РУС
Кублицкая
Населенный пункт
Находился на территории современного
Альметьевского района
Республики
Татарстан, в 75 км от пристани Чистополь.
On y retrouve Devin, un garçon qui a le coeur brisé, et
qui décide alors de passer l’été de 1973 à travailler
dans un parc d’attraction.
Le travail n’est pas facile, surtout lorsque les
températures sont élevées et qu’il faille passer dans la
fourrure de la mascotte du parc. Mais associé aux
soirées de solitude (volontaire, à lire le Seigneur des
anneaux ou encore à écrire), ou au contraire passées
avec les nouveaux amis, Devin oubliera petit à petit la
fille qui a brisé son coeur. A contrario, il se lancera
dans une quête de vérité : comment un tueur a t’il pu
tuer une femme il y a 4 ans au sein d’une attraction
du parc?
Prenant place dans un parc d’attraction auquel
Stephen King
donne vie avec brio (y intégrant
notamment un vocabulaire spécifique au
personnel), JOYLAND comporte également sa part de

· · · · ·

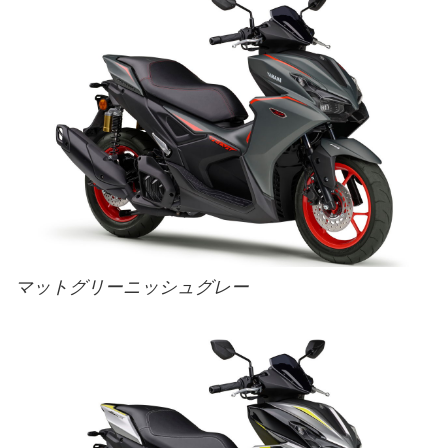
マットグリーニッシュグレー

· · · · ·

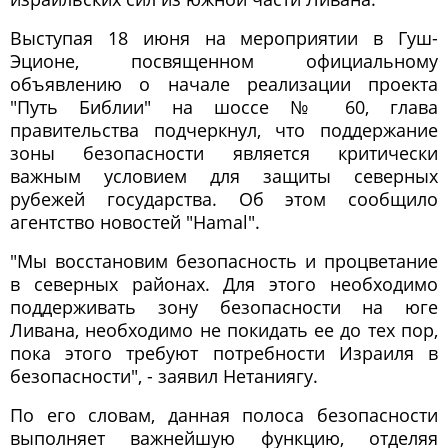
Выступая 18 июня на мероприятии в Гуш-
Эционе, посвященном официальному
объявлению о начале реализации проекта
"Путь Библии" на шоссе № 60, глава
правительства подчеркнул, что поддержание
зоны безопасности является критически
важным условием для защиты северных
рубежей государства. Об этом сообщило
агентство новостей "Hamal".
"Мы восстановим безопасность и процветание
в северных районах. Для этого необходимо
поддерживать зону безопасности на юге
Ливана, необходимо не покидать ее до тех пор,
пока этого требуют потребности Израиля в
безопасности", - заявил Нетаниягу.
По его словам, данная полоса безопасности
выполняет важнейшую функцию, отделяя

· · · · ·

EXERCISE BRIEF
Write down exactly the span of lines above from the one containing "правительства подчеркнул, что поддержание" to the one containing "в северных районах. Для этого необходимо", both ends included.

RESPONSE BELOW
правительства подчеркнул, что поддержание
зоны безопасности является критически
важным условием для защиты северных
рубежей государства. Об этом сообщило
агентство новостей "Hamal".
"Мы восстановим безопасность и процветание
в северных районах. Для этого необходимо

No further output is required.